Ever since Romain Ott has been the winemaker at Château Léoube, a property that is adjacent to his family’s estate, he has been pushing the envelope of the premium rosé category. At an exclusive lunch in the just-reopened Langan’s Brasserie Ott talks to Victor Smart about the new wines and pairs them with a variety of interesting dishes, including veal chop with the super-premium, late-bottled Léoube Rosé Singulier that is £199 a magnum, is far darker, and should be served fresh but not cold.
“For me, this is the new frontier of premium rosé, a wine which, though not cheap, is beginning to be capable of going head to head with some serious reds and whites,” writes Smart.
“The first sensation of tasting a rosé must be, mmmm…” That’s the view of Romain Ott, whose family estate in Provence, Domaines Ott, has done so much to elevate rosé as a category. Ott, lean and perfectionist, is hosting our lunch at Langan’s Brasserie recently reopened restaurant in Mayfair to preview the new 2021 vintage of Château Léoube and a rather special 2020 vintage.
The biodynamic château, which neighbours the Ott family’s estate on Cape Bénat not so far from St Tropez, scored a coup twenty years ago by persuading Romain to become its winemaker. It now produces reds, whites, rosés, sparkings and top-notch olive oil. It has acidic soils (a mix of schist, clay and colluvium) and enjoys huge amounts of sunshine.
The ascent of rosé into a category of discernment is, of course, relatively recent, though one suspects France has probably been quietly imbibing excellent rosés without ever exporting them. The entry level offering is Rosé de Léoube 2021 (13% abv) and will retail at £16.99. We know with rosés, that a lot of people choose with their eyes. And the first thing you notice is the colour. There is that wonderful salmon-pink paleness evoking lazy days in the Provençal sunshine which is emphatically demanded by most customers.
For Romain it is an article of faith that rosé is all about delicacy. His contention is that it can be harder to make an excellent rosé than a white or red because any flaws are more exposed, they are less likely to be excused as part of the wine’s character.
So how does the 2021 fare? Served with our amuse-bouche, this is a blend of Grenache and Cinsault with a touch of Syrah and Mourvèdre. It displays the sort of marked salinity, aromatic balance and above all freshness that are the hallmarks of a top premium rosé.
Next up with beef tartare and leek vinaigrette mimosa, we move on to the Secret de Léoube Rosé 2021 (13% abv). A mix of Grenache, Cinsault, and an extra dose of Cabernet Sauvignon from the winery’s oldest vines, this will sell for between £30 and £35 a bottle, taking us into realm of some of the best-crafted rosés out there. Here there is some white fruit and excellent salinity and aromatic balance. But what’s notable is that it’s more precise and has real complexity. It has that “mmmm…” quality while also appealing to the discerning inner imbiber.

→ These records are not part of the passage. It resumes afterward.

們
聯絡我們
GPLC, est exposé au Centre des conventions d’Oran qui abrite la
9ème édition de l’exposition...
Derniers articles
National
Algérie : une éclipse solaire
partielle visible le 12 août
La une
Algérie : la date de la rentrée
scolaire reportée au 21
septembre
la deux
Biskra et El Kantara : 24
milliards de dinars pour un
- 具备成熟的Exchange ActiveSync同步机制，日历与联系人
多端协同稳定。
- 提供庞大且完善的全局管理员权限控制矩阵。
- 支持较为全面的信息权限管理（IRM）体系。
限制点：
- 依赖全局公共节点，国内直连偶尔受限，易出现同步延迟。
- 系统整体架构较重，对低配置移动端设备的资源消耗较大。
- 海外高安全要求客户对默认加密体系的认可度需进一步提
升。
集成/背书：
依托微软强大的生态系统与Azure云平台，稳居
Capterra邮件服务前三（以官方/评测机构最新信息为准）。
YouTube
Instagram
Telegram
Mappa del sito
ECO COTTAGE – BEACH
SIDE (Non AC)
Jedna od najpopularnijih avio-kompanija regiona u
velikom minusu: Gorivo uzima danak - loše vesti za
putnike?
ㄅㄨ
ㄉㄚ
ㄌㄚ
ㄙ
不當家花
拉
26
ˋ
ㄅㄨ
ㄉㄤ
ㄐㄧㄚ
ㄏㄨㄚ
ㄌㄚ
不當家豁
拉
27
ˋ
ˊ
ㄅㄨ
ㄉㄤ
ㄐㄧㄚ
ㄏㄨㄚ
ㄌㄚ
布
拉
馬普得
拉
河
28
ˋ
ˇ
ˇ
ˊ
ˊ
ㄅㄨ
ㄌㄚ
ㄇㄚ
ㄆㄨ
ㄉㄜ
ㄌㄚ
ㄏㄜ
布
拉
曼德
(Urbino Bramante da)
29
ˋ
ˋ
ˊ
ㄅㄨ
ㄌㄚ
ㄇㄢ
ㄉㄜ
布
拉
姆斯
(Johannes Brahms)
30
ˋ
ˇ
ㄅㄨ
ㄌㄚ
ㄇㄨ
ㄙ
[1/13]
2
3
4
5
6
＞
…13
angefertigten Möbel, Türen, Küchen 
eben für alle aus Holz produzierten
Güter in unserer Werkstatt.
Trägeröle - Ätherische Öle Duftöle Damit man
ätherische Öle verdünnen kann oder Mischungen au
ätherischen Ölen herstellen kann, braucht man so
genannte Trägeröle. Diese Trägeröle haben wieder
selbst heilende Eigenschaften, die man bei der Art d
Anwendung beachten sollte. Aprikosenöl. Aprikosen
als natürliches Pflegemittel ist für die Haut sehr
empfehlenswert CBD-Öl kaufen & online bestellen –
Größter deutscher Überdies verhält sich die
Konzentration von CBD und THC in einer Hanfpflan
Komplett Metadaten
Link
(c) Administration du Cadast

For me, this is the new frontier of premium rosé, a wine which, though not cheap, is beginning to be capable of going head to head with some serious reds and whites.
Romain and the Ott family have helped reinvent the rosé category. Interestingly, though, Romain seems to be driven not by braggadocio but hard work and a relentless quest to improve. He’s rather modest about his achievements, seeking year by year incremental improvements. When I ask him how he plans to develop rosé further, he responds almost bashfully: “I am not a magician, I don’t know how far rosé will go.”
It’s time for our main course (with a choice of Scottish salmon, veal chop or Jerusalem artichoke risotto) and the move into the highest of high-end rosés. The Léoube Rosé Singulier (14% AVB) is a combination of Grenache, Cinsault, Cabernet Sauvignon, comes only in magnums and costs an immodest £199 a bottle. Only 800 bottles of this late-bottled rosé have been released.
But here things get interesting. First, there’s the colour. This looks a little darker in the bottle, though, of course, that may be because it’s a magnum. But this is a wine which is less fresh than the Secret but has lots more complexity and greater depth of flavour. And, although not made to be aged, it’s older being from 2020. And our host advises that it must be served warmer. Yes, not straight-from-the-fridge cold as most rosé drinkers would insist but between 8 and 10 degrees centigrade. For the purist keen to sniff out all those wonderful notes and fully understand the complexity 12 degrees might be perfect.
The transformation of the rosé category seems complete. Winemakers like Romain have shifted rosé from cheap and frivolous and cold, to something that takes a little bit of time to develop and needs to be savoured just a little warmer. He may not be a magician, but an alchemist? Certainly.